El manual no sirvió para nada y se produjo una álgida discusión entre los que no sabían qué hacer y los que la querían echar. Finalmente decidimos que la misma catequista iba a ir a hablar con ella para conocer mejor su situación y para invitarla a dejar la venta. Cuando fue la catequista a su casa conversó con ella y luego, a la semana siguiente, nos contó lo que había pasado.

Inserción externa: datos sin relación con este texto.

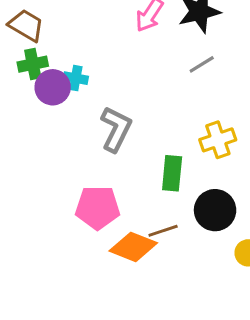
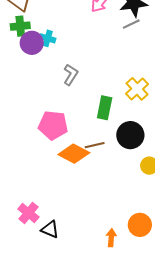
gray line: (202, 64) -> (131, 24), moved
gray L-shape: (116, 129) -> (71, 75), size x0.7
yellow cross: (218, 140) -> (137, 89), turned -30

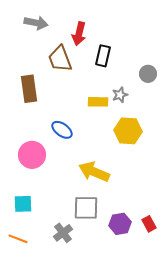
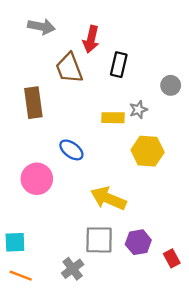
cyan square: (23, 204) -> (15, 242), moved
purple hexagon: (120, 224) -> (138, 242), moved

La mujer le confirmó que vendía drogas, que vivía sola con sus cuatro hijos pequeños pero que le era imposible dejar lo que hacía. Si abandonaba la venta sus hijos no tendrían que comer. Ahí quedamos. No teníamos trabajo que ofrecerle, no teníamos otra forma de buscar una salida. Finalmente decidimos que obviamente no podíamos echar a su hija de la primera comunión y que íbamos a tratar de buscarle un trabajo y a tratar de convencerla para que dejase la venta.
Muchas veces en la Iglesia creemos que es más fácil vivir de las normas, del manual, de las reglas claras y distintas y que así podremos resolver muchas situaciones. Obviamente que hay un nivel donde eso funciona.
Sin embargo, los acontecimientos de la vida donde no nos sirve ninguno de esos manuales son los más frecuentes y los más impactantes para nuestra vida. Una salida, la más fácil, es aferrarnos a una respuesta fácil y evitarnos el problema, “hay que echarla de la parroquia”.
Otra salida es tratar de buscar una respuesta entendiendo el contexto de las personas y sus posibilidades. Lo anterior involucra mucho discernimiento, involucra mucho diálogo, involucra mucha apertura a la incertidumbre y el riesgo. Involucra la necesidad de buscar respuestas que no sabemos muy bien si serán las acertadas.
Para muchos cristianos hubiese sido mucho más fácil si Jesús nos hubiese entregado un pendrive con todas las respuestas a las situaciones complejas de nuestra vida. Sin embargo, no nos da un programa a seguir, sino que nos da su Espíritu. El Espíritu arriesga, el Espíritu ama, el Espíritu busca respuestas en medio de las dudas. Por lo tanto, recibir ese Espíritu es asumir adultamente que muchas veces es uno mismo el que tiene que buscar lo mejor que se puede hacer aquí y ahora.
Cuando no encontremos la solución justa y definida a una situación de nuestra vida no echemos a nadie de la familia, de la comunidad o de nuestra parroquia.
Tampoco corramos a preguntarle a alguien lo que debemos hacer evitando nuestra propia responsabilidad.
Al contrario, busquemos la respuesta junto al Espíritu que va paso a paso buscando.
No echemos, acojamos; no encubramos, saquemos afuera la verdad; no temamos, arriesguémonos a amar aún a riesgo de equivocarnos. La Iglesia más que nunca hoy necesita de esa presencia.